Potential energy is a critical concept in physics, especially when it comes to pumping water in systems like the one described in the exercise. It is the stored energy of an object due to its position relative to a zero potential energy position. In this context, the potential energy relates to the energy acquired by the water as it is elevated to a higher level.

The formula for calculating potential energy is given by:\[PE = mgh\]where:- \( m \) is the mass of the water,- \( g \) is the acceleration due to gravity (approximately \(9.81 \, \mathrm{m/s^2}\)),- \( h \) is the height in meters.

The scenario presented involves lifting a mass of water from the lake to a tank. By calculating the change in potential energy, one can determine the amount of work required to lift the water to a new height.

Energy conversion is the process of changing one form of energy into another. In the case of the pumping power calculation, the pump converts electrical energy into mechanical energy that does work to move water to a higher elevation.

The conversion from electrical energy to mechanical energy is not always 100% efficient due to energy losses as heat or due to friction within the pump system. Understanding energy conversion is crucial when determining the required power output to perform the given task efficiently.

By calculating the potential energy increase, you can estimate the theoretical minimum amount of energy that must be supplied to the pump for operation. The actual requirement, however, may require more energy due to practical inefficiencies.

Power is the rate at which work is done or energy is transferred in a system. It is measured in watts (\( \mathrm{W} \)), which indicates how much energy is used or converted per unit time.

In the pumping example, the power necessary to lift water is calculated by dividing the work required by the time period over which it occurs. Using the relationship:\[P = \frac{W}{t}\]where \( W \) is the work done in joules and \( t \) is the time in seconds, we can find the power output required. To convert power from watts to kilowatts (\( \mathrm{kW} \)), divide by 1,000.

• Work done per minute: \(1,593,750,000 \mathrm{~J}\)
• Power in watts: \( \frac{1,593,750,000}{60} \approx 26,562,500\, \mathrm{W}\)
• Power in kilowatts: \( 26,562.5 \mathrm{~kW} \)

Understanding this helps in designing systems capable of fulfilling the power demand efficiently.

Horsepower is an additional unit of power used commonly, especially in machinery like motors, pumps, and cars.
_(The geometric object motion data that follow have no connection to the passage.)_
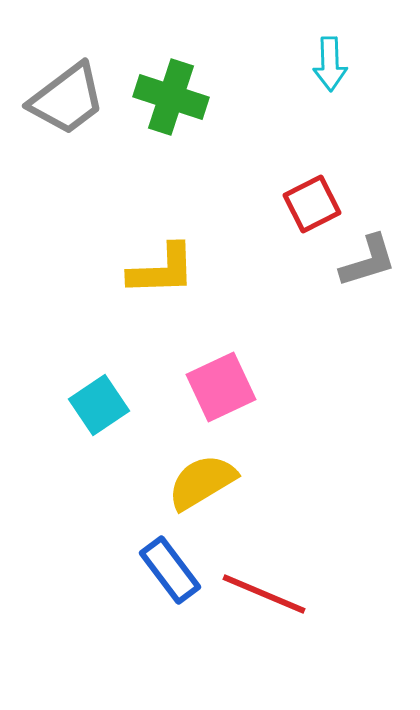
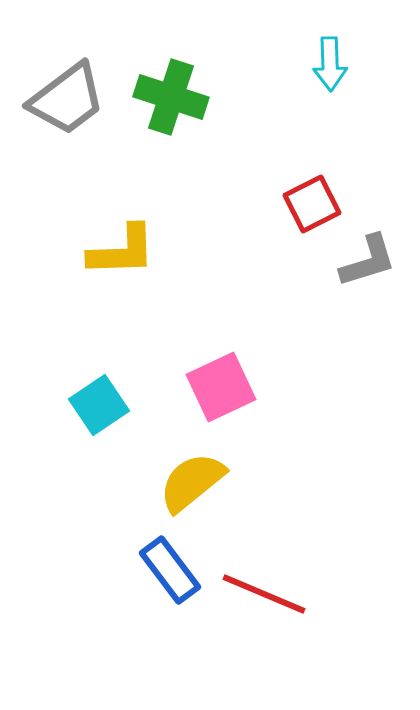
yellow L-shape: moved 40 px left, 19 px up
yellow semicircle: moved 10 px left; rotated 8 degrees counterclockwise
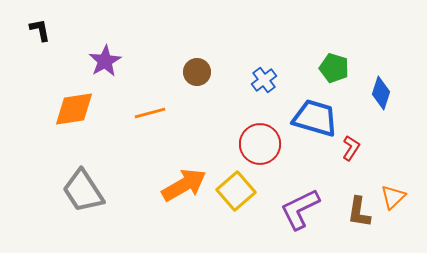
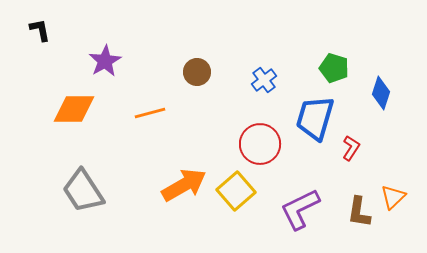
orange diamond: rotated 9 degrees clockwise
blue trapezoid: rotated 90 degrees counterclockwise
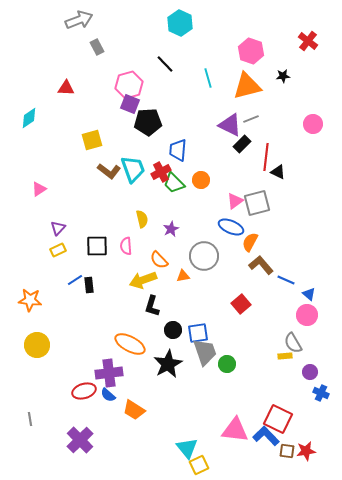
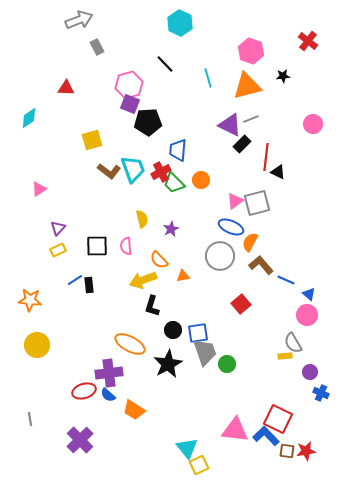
gray circle at (204, 256): moved 16 px right
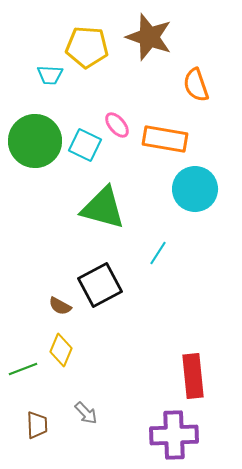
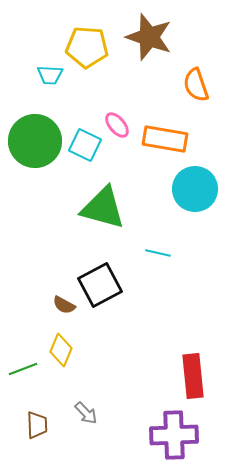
cyan line: rotated 70 degrees clockwise
brown semicircle: moved 4 px right, 1 px up
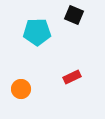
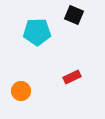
orange circle: moved 2 px down
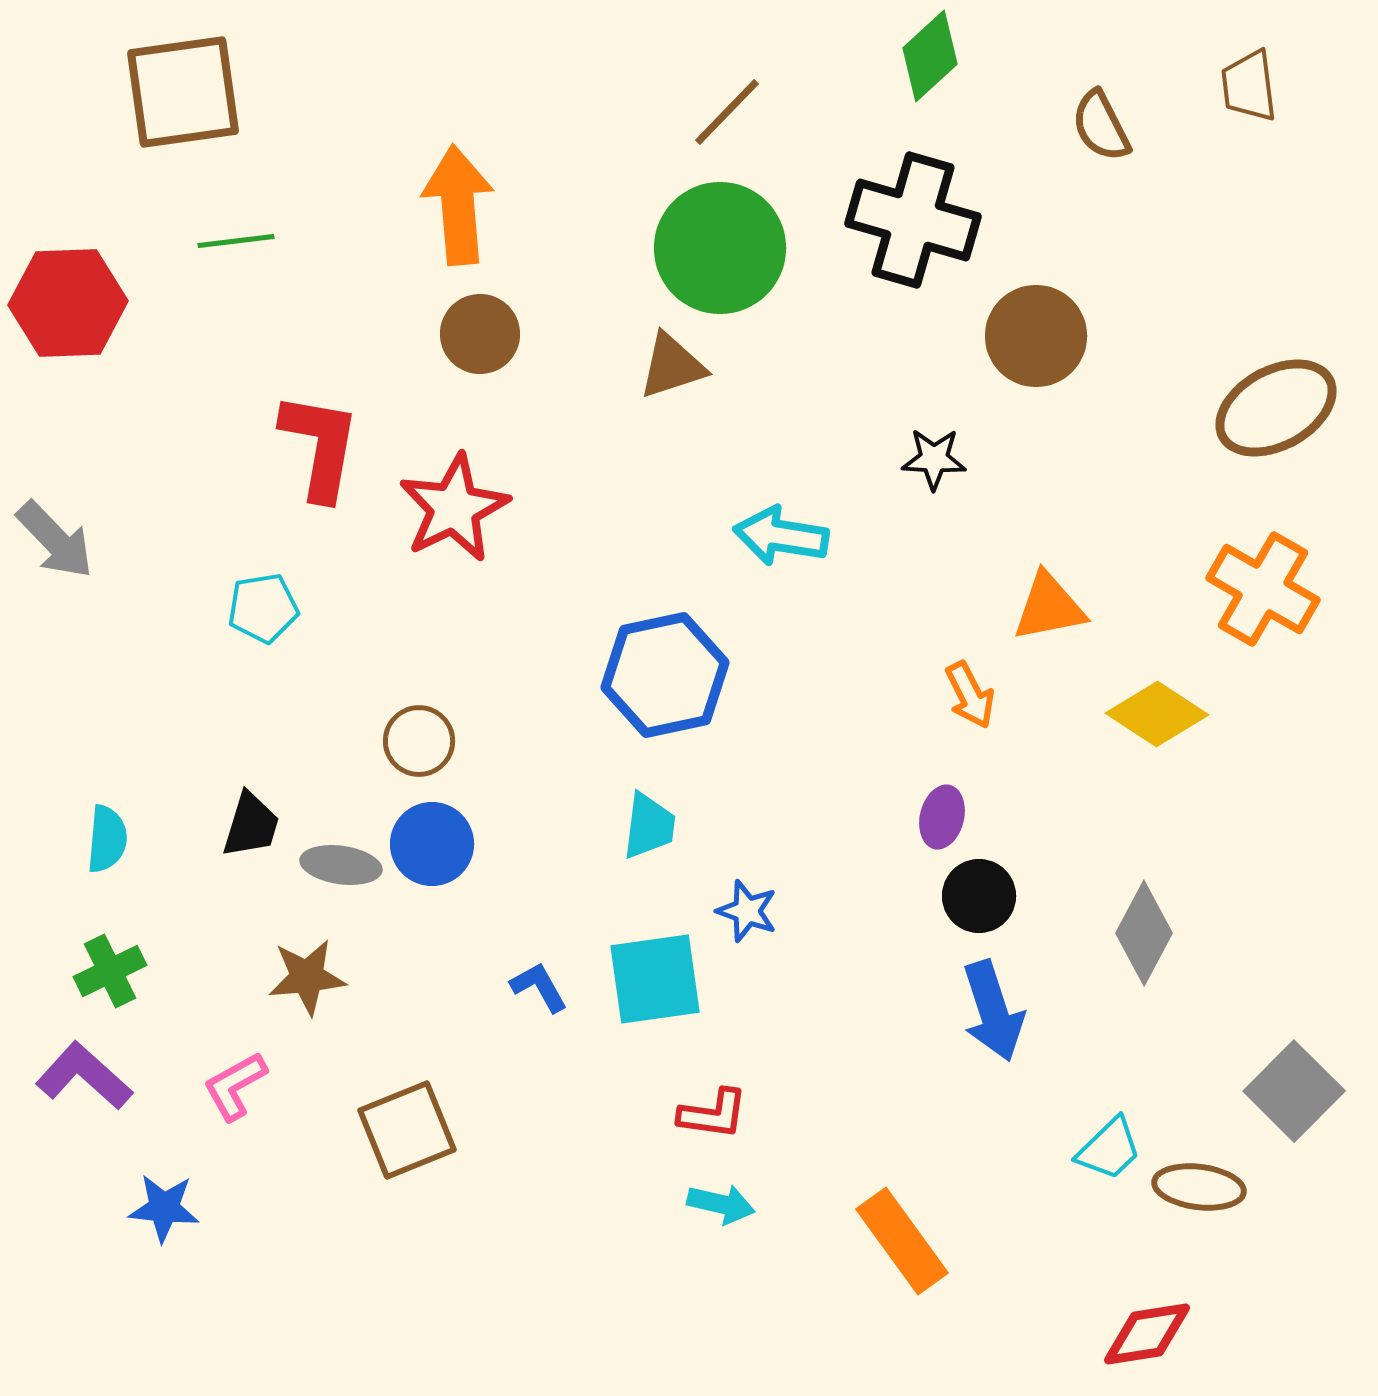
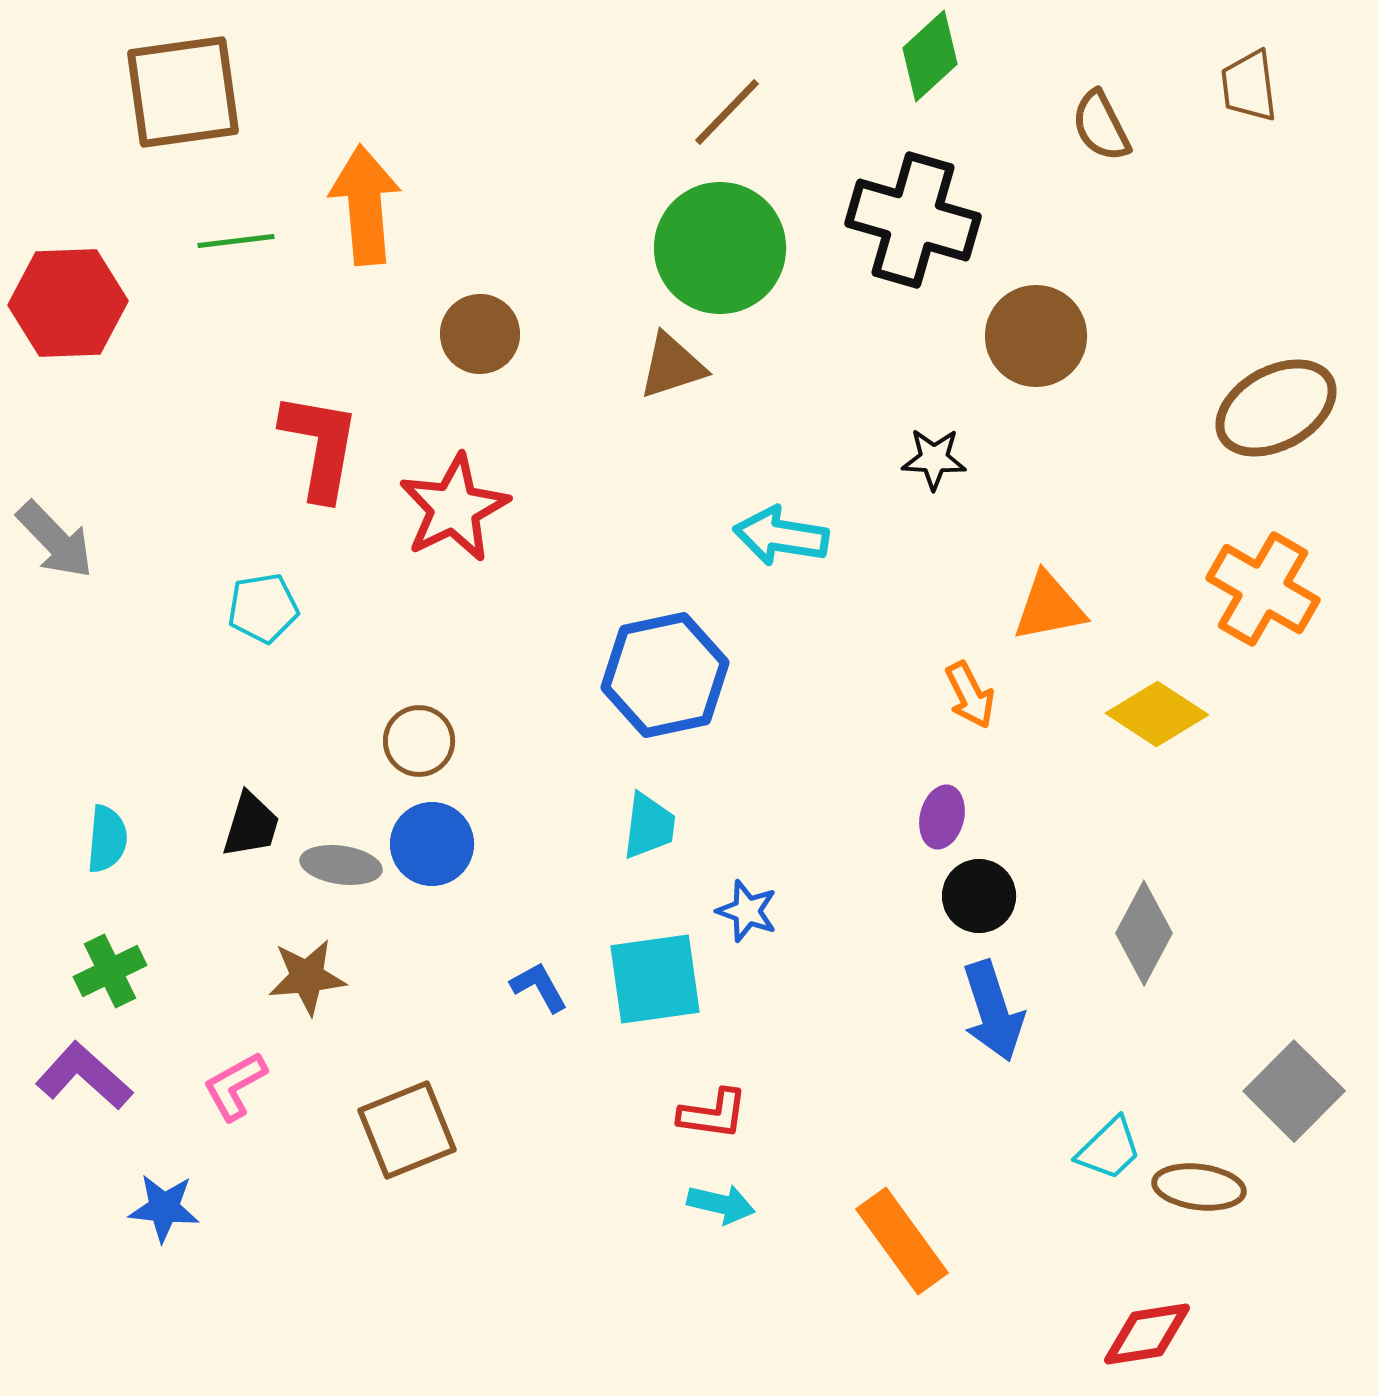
orange arrow at (458, 205): moved 93 px left
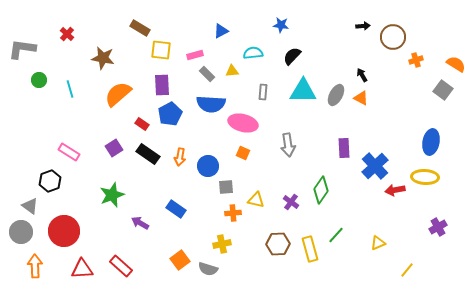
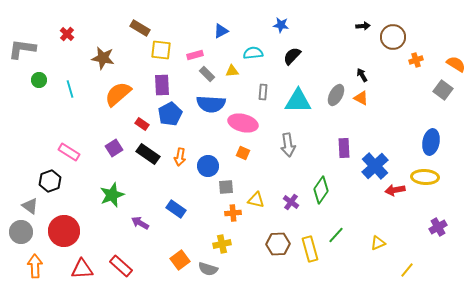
cyan triangle at (303, 91): moved 5 px left, 10 px down
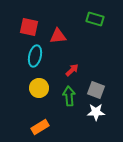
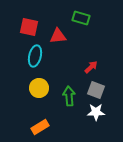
green rectangle: moved 14 px left, 1 px up
red arrow: moved 19 px right, 3 px up
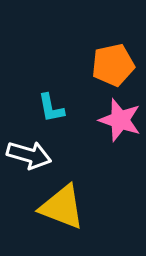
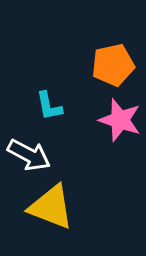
cyan L-shape: moved 2 px left, 2 px up
white arrow: rotated 12 degrees clockwise
yellow triangle: moved 11 px left
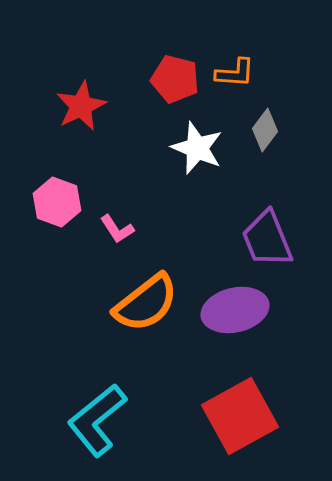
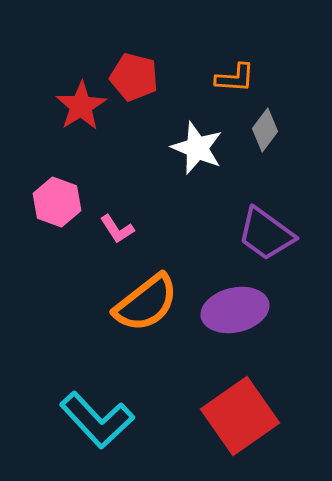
orange L-shape: moved 5 px down
red pentagon: moved 41 px left, 2 px up
red star: rotated 6 degrees counterclockwise
purple trapezoid: moved 1 px left, 5 px up; rotated 32 degrees counterclockwise
red square: rotated 6 degrees counterclockwise
cyan L-shape: rotated 94 degrees counterclockwise
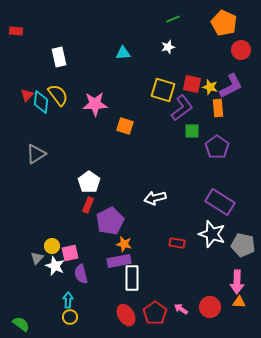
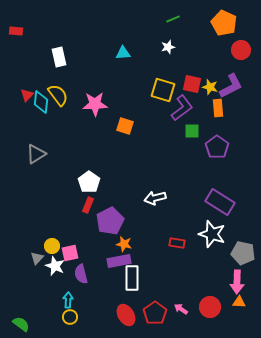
gray pentagon at (243, 245): moved 8 px down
It is often used instead of watts because it provides a more intuitive sense of capacity for specific engines or motors.

The conversion factor between horsepower and watts is:\[1 \, \text{horsepower} = 745.7 \, \mathrm{W}\]Knowing the power in watts allows for an easy conversion:\[\text{Horsepower} = \frac{\text{Power in watts}}{745.7}\]For the pumping example, we have:\[\\text{Power in watts} = 26,562,500 \, \mathrm{W}\]which converts to:\[\text{Horsepower} \approx \frac{26,562,500}{745.7} = 35,623.92 \, \text{hp}\]Having this conversion allows engineers to select an adequate motor size for the pumping system, ensuring that it can handle the necessary load to lift the water effectively.